Anti-SEC smack laid down by, of all people, a Virginia Tech blogger.
Ian Boyd has another informative post up, this one about how defenses are shifting away from traditional 4-3 and 3-4 sets into a variety of sets allowing them to better face up against spread attacks, get their best athletes on the field, or both.
For example, this one should sound familiar to us:
The 2-4-5 is ultimately a defense of specialization as the main pass-rushers are going to be the two stand-up edge rushers. The defense deploys them on the edge because that’s the easiest way to utilize a pure pass-rusher and they aren’t asked to do a great deal other than control the edge and provide pressure. The defensive tackles will tend to specialize in clogging up the interior and helping collapse the pocket while the linebackers are running free as support players.
Without access to the kind of elite pass-rushers that can attack the edge and overcome an offense’s best efforts at pass protection, the 2-4-5 is not a superior nickel package. It can also struggle against the run if defensive tackles aren’t sturdy or the linebackers are deficient. However, it is the simplest and best way to allow big, fast, and powerful athletes to impact the game and attack the quarterback.
Having access to elite pass-rushers isn’t going to be something Jeremy Pruitt worries about this season. Struggling against the run?
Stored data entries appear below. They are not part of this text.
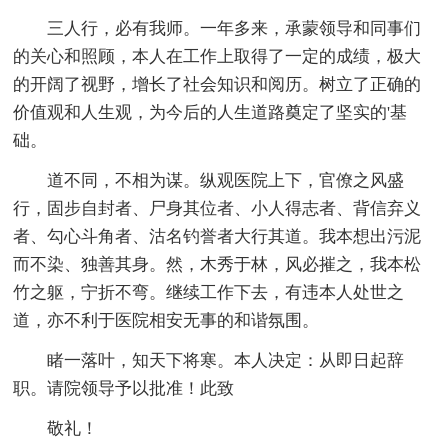
三人行，必有我师。一年多来，承蒙领导和同事们
的关心和照顾，本人在工作上取得了一定的成绩，极大
的开阔了视野，增长了社会知识和阅历。树立了正确的
价值观和人生观，为今后的人生道路奠定了坚实的'基
础。
道不同，不相为谋。纵观医院上下，官僚之风盛
行，固步自封者、尸身其位者、小人得志者、背信弃义
者、勾心斗角者、沽名钓誉者大行其道。我本想出污泥
而不染、独善其身。然，木秀于林，风必摧之，我本松
竹之躯，宁折不弯。继续工作下去，有违本人处世之
道，亦不利于医院相安无事的和谐氛围。
睹一落叶，知天下将寒。本人决定：从即日起辞
职。请院领导予以批准！此致
敬礼！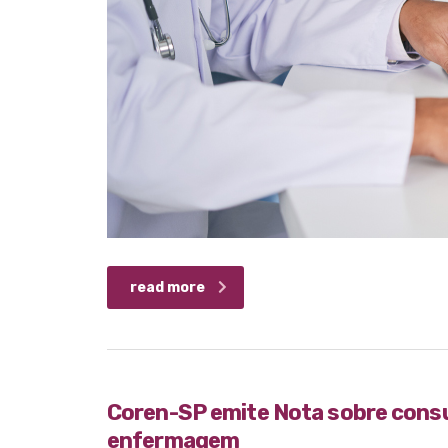
read more
Coren-SP emite Nota sobre consu
enfermagem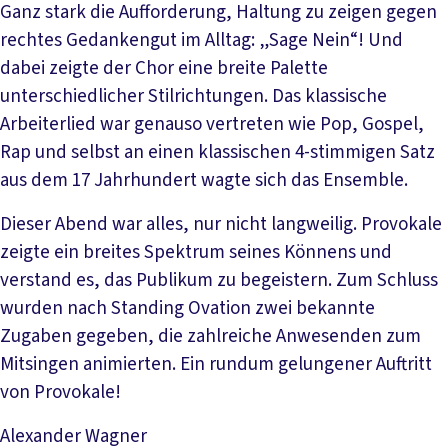
Ganz stark die Aufforderung, Haltung zu zeigen gegen
rechtes Gedankengut im Alltag: „Sage Nein“! Und
dabei zeigte der Chor eine breite Palette
unterschiedlicher Stilrichtungen. Das klassische
Arbeiterlied war genauso vertreten wie Pop, Gospel,
Rap und selbst an einen klassischen 4-stimmigen Satz
aus dem 17 Jahrhundert wagte sich das Ensemble.
Dieser Abend war alles, nur nicht langweilig. Provokale
zeigte ein breites Spektrum seines Könnens und
verstand es, das Publikum zu begeistern. Zum Schluss
wurden nach Standing Ovation zwei bekannte
Zugaben gegeben, die zahlreiche Anwesenden zum
Mitsingen animierten. Ein rundum gelungener Auftritt
von Provokale!
Alexander Wagner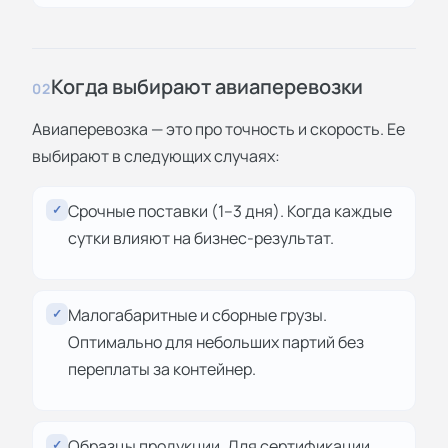
Когда выбирают авиаперевозки
02
Авиаперевозка — это про точность и скорость. Ее
выбирают в следующих случаях:
Срочные поставки (1–3 дня). Когда каждые
✓
сутки влияют на бизнес-результат.
Малогабаритные и сборные грузы.
✓
Оптимально для небольших партий без
переплаты за контейнер.
Образцы продукции. Для сертификации,
✓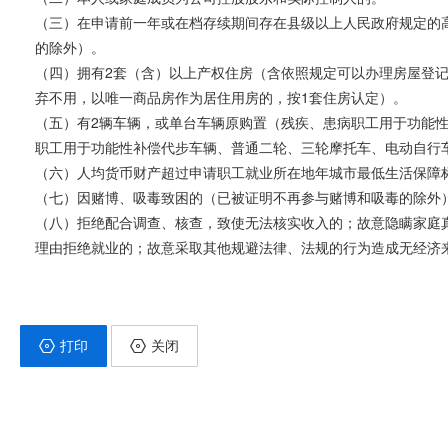
（三）在申请前一年或在档存续期间存在县级以上人民政府规定的
的除外）。
（四）拥有2套（含）以上产权住房（含依照规定可以办理房屋登
弃不用，以唯一商品房作为居住用房的，按1套住房认定）。
（五）有2辆车辆，或单台车辆原购置（残疾、患病职工用于功能性
职工用于功能性补偿代步车辆、普通二轮、三轮摩托车、电动自行
（六）人均货币财产超过申请职工就业所在地年城市最低生活保障
（七）因赌博、吸毒致困的（已被证明不再参与赌博和吸毒的除外
（八）拒绝配合调查、核查，致使无法核实收入的；故意隐瞒家庭
理由拒绝就业的；故意采取其他规避法律、法规的行为造成无经济
打印
关闭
Well, we’ll just to wait and see.
Derek Dooley, good on teaching personal hygiene, not so good on recruiting and developing talent.
I watched this Bulldog Illustrated interview with Mark Richt…
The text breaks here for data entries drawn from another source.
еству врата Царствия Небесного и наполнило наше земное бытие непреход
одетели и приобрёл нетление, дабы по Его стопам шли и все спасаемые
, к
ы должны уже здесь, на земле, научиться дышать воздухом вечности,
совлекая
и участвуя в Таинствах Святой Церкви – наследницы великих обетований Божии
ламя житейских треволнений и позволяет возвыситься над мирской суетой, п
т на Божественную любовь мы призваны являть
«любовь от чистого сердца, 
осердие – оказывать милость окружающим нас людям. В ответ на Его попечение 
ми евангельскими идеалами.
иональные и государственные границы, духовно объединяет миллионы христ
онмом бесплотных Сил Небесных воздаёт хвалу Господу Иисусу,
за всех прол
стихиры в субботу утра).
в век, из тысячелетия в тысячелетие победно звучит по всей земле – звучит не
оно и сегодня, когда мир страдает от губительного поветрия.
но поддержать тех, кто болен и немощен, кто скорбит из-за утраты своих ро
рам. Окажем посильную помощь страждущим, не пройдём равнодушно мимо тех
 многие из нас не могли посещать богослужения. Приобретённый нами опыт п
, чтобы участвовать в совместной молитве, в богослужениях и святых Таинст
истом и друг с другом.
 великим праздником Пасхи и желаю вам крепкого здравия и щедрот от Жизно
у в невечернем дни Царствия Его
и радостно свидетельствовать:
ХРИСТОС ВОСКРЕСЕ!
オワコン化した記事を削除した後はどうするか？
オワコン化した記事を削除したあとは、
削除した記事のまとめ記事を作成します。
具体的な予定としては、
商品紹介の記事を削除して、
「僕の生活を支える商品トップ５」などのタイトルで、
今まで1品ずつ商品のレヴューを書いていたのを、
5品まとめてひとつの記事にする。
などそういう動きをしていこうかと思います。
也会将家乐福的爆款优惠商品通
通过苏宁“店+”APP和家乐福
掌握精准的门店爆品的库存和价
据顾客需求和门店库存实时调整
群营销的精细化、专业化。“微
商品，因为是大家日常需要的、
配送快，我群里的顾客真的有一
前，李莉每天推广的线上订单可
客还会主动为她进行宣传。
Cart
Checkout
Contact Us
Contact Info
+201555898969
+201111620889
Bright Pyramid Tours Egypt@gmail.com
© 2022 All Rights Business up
… out of interest about what changes are being made on offense (no surprise with regard to nomenclature, as it makes too much sense for the mountain – a forty-year old system that traces its roots back to Bobby Bowden – not to come to Mohammed, i.e., the guys who will be calling the plays this season), but the most interesting part comes at the clip’s end, starting at about the 2:25 point, when Richt talks about the search he underwent for Bobo’s successor.
“With so many people going to the spread, it’s hard to find a guy that truly wants to do it the way we want to do it…”
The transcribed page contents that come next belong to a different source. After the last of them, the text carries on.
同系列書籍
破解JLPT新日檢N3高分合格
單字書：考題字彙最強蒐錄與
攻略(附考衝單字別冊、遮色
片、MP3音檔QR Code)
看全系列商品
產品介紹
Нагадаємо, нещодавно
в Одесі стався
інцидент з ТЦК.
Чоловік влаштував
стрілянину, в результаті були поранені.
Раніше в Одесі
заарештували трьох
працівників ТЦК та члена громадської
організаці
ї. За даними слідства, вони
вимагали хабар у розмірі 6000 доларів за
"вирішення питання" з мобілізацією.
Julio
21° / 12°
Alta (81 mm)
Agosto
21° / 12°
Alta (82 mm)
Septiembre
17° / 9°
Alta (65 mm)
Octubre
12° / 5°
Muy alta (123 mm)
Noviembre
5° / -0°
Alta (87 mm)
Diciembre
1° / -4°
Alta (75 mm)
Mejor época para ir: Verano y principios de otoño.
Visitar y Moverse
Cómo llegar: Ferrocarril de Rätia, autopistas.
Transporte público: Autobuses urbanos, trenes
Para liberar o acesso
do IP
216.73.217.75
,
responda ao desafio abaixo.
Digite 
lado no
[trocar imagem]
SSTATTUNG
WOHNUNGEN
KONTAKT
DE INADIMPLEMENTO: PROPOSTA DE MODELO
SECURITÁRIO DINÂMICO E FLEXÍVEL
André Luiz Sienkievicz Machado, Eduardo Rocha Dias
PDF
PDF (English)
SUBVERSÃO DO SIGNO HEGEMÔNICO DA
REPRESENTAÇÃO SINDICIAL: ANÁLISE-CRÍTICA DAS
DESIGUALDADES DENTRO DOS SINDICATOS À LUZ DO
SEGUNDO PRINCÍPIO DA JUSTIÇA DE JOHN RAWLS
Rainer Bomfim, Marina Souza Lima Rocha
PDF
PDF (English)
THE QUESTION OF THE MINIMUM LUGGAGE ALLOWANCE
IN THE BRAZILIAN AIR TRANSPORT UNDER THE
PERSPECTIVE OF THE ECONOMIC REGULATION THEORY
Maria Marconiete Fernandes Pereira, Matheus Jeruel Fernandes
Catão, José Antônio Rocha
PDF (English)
And that meant there was a bigger pool of candidates for Richt to sift through at the NFL level than in college.
I’m a fan of contrarian thinking as an offensive philosophy. There are clear advantages to being able to run a power, pro-style offense in a world where college defenses gear up more and more to deal with the spread. But in light of my earlier post today, you have to wonder if there’s a limit to going against the grain. You’ve got fewer kids coming out of high school who can step right into a pro-style scheme in college. And now you’ve got fewer college offenses running pro-style attacks. Georgia’s already doing its best to deal with that. What happens if the paradigm shift at the NFL level I hypothesized about in my last post actually comes into play?
Obviously, I’m not predicting that. But Richt has to stay nimble with what he’s doing on offense, because a lot of the surroundings have changed – and keep changing – on him. And that’s not just a matter of terminology.